- Exercise prompt
Go through the records below and copy out every line that contains the word "almak".

- Input material
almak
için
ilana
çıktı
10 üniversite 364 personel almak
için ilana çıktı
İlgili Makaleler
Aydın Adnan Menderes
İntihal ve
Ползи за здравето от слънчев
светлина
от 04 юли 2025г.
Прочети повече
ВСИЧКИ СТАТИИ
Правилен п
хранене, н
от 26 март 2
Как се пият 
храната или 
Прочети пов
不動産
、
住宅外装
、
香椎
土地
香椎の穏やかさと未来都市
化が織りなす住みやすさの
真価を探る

...

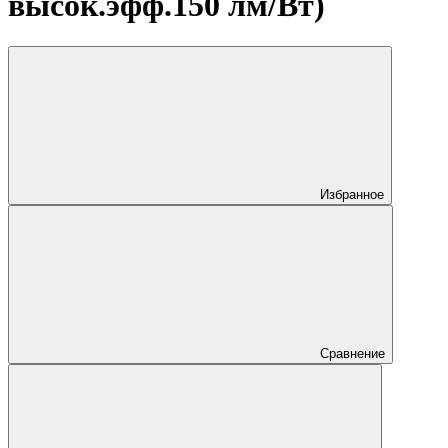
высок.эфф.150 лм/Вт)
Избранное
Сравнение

* * *

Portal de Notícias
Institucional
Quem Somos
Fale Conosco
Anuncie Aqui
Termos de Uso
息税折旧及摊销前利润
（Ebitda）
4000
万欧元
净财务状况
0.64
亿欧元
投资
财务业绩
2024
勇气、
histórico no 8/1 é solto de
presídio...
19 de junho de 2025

- Solved problem
almak
10 üniversite 364 personel almak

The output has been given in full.